Quality management: then, now and in the future

Quality management: then, now and in the future

The reach and depth of quality assurance and quality improvement have been greatly expanded, given increases in technology and the adoption of the principles of continuous quality improvement. We take a look at the evolution of quality management.

The concept of “quality” has evolved to mean far more than the integrity of a manufactured product. Quality now represents a philosophy and a system of methodologies and practices. It is an ongoing commitment to business excellence that encompasses all issues – and engages all individuals – within an organisation.

Where did it start?

The use of inspection to assure conformity to specific requirements dates back to the Middle Ages. For instance, craft guilds established standards to differentiate their goods and safeguard the reputation of their trade. Skilled craftsmen performed inspections and problems were remedied right there at the workbench.

Through the early years of low-volume manufacturing, informal inspection of products and arbitrary review of worker output sufficed. As organisations and production yields became larger during the Industrial Revolution, the need for “quality control” through more effective operations became evident.

In 1911, the concept of quality took a huge leap forward when Frederick W. Taylor published The Principles of Scientific Management, using statistical theory to provide a framework for improving worker productivity in industrial organisations. Taylor introduced several important concepts, including:

• Functional specialisation: defining and allocating tasks to be performed under standard conditions (with inspection as just one of the tasks);

• Process analysis of time and motion to increase productivity; and

• Quality control (by inspection of the final product) formalised as a distinct function conducted by individuals not directly involved in the production process.

Taylor’s contributions are recognised as precursors to several engineering tools and methods to reduce cycle time, which are still in use today. While Taylor focused on productivity gains, in the 1920s, Walter Shewhart introduced quality control as a proactive function rooted in process, rather than relying strictly on reactive measures resulting from inspection.

Applying statistical theory to the management of quality, Shewhart developed the first modern control chart and demonstrated that eliminating variation in the process leads to a good standard of end products.

He also pioneered the Shewhart Learning and Improvement Cycle, which contains four continuous steps leading to total quality improvement: Plan, Do, Study and Act – later adapted by W. Edwards Deming (one of his protégés) as the PDSA cycle.

Shewhart’s belief that constant evaluation of management practices, as well as the willingness of management to embrace new ideas and disregard unsupported ones, form the philosophical basis for several of today’s quality management methodologies.

Deming went on to stress the importance of management’s role in the delivery of quality, both at the individual and company level. According to him, 80 to 90 percent of quality problems were under the control of management. He emphasised organisation-wide cultural change and worker/management cooperation as the path to achieving high quality.

Since 1947, the International Organisation for Standardisation (ISO) has developed management and leadership standards for businesses, governments and communities. These range from environmental management to business applications of risk and quality management.

The ISO 9000 series are standards that focus specifically on quality management and quality assurance. They were developed to help companies achieve customer satisfaction, continuous improvement and regulatory requirements, as well as effectively document the elements needed to maintain an efficient quality system.

The series now includes ISO 9000:2005 (definitions), ISO 9001:2008 (requirements) and ISO 9004:2009 (continuous improvement), and is based on eight quality management principles that can be applied by management for organisational improvement:

• Customer focus

• Leadership

• Involvement of people

• Process approach

• System approach to management

• Continual improvement

• Factual approach to decision-making

• Mutually beneficial supplier relationships

After a major update in 2000, the new standards are built around business processes, emphasising improvement and meeting the needs of customers. Adaptable to all types of organisations, ISO 9001 is unique in that it specifies the requirements for a quality management system, as well as providing tools and a philosophical basis.

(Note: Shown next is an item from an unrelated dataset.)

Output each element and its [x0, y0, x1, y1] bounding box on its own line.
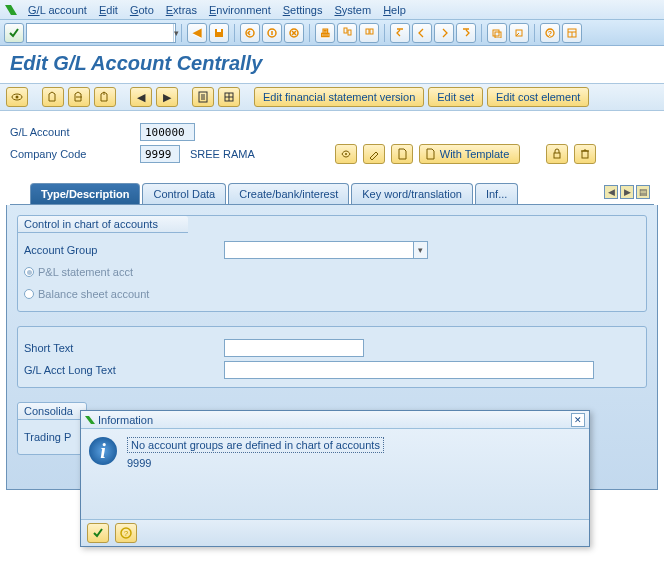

What does the future hold?

Deming proposed that an organisation’s commitment to quality signalled its intent to stay in business. As industries today face the fierce competition of a global economy, his statement remains as true as ever.

At the 2010 Global Forum on ISO Updates, a new category of standards for social responsibility and sustainability were introduced, as were increased standards for sectors such as local governments, oil and gas, and education.

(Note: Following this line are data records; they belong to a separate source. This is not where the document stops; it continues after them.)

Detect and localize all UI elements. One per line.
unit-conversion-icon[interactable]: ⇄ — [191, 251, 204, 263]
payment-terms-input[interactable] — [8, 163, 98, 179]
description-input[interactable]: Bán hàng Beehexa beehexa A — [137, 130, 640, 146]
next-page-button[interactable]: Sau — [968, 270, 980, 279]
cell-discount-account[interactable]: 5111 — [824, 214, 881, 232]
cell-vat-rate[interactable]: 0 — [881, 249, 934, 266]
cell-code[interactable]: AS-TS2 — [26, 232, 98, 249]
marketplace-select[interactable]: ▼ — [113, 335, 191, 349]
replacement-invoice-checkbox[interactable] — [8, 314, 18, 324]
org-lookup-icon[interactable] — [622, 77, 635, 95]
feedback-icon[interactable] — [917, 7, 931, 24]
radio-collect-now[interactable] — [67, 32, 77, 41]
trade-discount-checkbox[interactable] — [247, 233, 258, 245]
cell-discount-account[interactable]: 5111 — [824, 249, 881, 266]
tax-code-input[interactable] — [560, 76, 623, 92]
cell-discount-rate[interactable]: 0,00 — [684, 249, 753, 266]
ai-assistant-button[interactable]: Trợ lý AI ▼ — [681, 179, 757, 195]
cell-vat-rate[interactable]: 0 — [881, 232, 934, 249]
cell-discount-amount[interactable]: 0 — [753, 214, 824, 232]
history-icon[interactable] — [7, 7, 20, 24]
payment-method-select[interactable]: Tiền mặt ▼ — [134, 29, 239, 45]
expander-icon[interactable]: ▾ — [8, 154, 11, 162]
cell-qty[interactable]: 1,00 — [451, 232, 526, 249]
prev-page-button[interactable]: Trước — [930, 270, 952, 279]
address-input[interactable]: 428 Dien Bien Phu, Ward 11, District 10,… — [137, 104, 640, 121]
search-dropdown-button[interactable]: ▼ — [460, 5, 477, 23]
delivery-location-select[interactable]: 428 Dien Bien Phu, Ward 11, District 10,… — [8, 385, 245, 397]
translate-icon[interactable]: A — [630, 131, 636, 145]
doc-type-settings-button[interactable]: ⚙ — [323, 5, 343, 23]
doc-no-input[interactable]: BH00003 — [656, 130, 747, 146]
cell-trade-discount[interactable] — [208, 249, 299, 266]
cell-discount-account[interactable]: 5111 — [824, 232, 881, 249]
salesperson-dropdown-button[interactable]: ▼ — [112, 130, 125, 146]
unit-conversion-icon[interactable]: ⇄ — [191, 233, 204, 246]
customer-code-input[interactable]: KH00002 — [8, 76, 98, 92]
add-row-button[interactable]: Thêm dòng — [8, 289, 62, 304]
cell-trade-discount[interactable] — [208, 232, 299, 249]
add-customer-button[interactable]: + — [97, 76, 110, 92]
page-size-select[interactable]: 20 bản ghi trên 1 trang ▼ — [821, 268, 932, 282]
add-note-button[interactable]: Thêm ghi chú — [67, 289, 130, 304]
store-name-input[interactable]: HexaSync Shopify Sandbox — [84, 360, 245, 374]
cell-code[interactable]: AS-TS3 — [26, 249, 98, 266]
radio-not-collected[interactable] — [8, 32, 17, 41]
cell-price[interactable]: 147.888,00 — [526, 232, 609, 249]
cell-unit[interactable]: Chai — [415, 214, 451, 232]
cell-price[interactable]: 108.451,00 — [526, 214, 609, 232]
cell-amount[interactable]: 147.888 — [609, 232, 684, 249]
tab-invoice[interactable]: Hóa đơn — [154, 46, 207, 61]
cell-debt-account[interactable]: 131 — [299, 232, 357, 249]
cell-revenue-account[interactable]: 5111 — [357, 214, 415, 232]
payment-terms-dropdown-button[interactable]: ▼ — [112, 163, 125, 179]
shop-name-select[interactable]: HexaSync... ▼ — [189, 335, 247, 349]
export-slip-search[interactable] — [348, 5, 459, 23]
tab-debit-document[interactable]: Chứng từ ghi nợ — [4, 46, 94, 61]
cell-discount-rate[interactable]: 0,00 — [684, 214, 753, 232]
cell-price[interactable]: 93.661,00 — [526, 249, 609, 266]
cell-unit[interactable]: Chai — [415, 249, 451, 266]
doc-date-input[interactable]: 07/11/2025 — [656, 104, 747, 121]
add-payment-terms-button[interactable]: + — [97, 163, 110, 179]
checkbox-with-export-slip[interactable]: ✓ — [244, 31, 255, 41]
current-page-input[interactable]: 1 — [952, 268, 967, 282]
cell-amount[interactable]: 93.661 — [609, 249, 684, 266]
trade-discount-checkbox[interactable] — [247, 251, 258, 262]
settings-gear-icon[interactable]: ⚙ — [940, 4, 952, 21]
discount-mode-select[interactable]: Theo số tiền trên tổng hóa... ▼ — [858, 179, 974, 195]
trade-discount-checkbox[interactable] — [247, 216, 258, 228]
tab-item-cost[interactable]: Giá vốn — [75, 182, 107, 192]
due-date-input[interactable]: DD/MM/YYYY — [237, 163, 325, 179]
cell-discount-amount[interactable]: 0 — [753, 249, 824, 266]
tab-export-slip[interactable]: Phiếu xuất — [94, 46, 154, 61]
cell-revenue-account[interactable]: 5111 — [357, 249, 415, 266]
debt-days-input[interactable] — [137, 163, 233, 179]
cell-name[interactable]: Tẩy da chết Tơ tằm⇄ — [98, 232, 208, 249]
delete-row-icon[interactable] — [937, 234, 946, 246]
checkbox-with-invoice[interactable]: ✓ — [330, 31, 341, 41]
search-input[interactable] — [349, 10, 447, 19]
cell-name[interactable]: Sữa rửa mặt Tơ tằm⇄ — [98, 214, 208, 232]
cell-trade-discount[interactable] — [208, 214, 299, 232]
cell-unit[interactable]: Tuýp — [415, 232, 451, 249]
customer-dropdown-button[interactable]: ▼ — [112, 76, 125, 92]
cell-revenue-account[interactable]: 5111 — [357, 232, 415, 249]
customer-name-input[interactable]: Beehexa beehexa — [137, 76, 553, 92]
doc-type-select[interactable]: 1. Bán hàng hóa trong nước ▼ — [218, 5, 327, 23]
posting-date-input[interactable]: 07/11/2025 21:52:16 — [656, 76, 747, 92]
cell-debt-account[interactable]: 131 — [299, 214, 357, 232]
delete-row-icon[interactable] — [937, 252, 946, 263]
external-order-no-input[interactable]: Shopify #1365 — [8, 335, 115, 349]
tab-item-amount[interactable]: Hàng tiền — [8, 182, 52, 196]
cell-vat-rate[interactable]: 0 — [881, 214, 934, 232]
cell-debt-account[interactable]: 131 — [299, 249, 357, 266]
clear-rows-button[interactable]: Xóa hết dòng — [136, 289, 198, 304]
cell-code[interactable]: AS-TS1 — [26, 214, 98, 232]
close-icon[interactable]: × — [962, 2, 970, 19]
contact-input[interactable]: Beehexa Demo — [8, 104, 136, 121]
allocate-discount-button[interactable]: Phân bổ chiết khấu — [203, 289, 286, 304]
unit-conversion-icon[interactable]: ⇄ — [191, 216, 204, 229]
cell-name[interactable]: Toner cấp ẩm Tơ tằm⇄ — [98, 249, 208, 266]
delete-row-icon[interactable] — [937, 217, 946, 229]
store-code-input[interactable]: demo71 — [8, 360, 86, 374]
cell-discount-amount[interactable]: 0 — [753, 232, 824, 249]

With healthcare reform’s call for bundled services, accountable care and pay for performance, quality management is rapidly becoming as firmly entrenched in the culture of service organisations as it has been in manufacturing.

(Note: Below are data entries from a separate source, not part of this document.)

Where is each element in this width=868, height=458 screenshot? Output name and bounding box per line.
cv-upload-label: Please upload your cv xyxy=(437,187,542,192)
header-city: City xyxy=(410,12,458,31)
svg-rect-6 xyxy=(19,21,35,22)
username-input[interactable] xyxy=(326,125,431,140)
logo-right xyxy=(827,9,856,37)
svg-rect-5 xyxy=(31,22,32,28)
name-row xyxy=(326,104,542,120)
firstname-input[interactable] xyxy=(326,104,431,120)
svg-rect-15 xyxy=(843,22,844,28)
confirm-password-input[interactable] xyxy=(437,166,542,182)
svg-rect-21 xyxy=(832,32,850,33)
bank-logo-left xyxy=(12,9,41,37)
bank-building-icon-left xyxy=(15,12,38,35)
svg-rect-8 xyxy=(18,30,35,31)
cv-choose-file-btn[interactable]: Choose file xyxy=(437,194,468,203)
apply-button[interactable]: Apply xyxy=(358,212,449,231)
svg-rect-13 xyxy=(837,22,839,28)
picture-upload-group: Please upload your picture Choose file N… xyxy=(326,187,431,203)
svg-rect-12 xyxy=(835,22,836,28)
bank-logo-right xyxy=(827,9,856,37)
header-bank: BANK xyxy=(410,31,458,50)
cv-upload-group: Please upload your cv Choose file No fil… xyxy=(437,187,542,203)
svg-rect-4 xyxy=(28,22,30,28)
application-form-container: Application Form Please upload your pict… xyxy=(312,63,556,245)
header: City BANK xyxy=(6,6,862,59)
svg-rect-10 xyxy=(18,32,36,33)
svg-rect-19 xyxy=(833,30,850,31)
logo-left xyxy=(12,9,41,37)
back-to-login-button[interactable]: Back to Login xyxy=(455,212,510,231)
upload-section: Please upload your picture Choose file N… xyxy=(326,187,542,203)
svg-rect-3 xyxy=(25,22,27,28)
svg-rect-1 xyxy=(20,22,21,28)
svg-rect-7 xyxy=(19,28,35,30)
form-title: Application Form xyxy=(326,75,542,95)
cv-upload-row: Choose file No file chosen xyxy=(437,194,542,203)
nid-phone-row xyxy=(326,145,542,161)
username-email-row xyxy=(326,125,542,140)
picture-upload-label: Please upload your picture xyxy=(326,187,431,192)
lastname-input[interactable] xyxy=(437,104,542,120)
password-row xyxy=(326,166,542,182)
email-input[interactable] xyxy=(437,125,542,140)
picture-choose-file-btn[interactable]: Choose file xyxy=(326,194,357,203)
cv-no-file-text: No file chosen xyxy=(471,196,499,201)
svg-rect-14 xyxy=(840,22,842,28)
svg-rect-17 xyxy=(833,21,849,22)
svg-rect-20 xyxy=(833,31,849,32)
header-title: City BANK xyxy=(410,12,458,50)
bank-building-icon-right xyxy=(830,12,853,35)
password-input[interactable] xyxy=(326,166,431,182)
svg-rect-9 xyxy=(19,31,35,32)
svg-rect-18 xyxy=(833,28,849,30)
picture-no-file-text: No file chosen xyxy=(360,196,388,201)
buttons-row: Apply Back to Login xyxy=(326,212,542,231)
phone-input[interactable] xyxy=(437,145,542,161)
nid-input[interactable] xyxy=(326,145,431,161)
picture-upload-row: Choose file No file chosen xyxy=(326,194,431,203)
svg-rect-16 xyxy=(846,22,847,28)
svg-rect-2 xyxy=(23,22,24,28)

The healthcare industry’s need is fuelling the growth of integrated quality management systems (IMS) to find the correct balance between quality, risk, environmental and social-responsibility, costs and efficiencies.

Moreover, the lightning speed at which technology is changing products, services and delivery methods, requires large organisations to be ever more adaptable and agile. The challenge for quality managers moving into the future is largely about allowing for change in a field that relies on constants.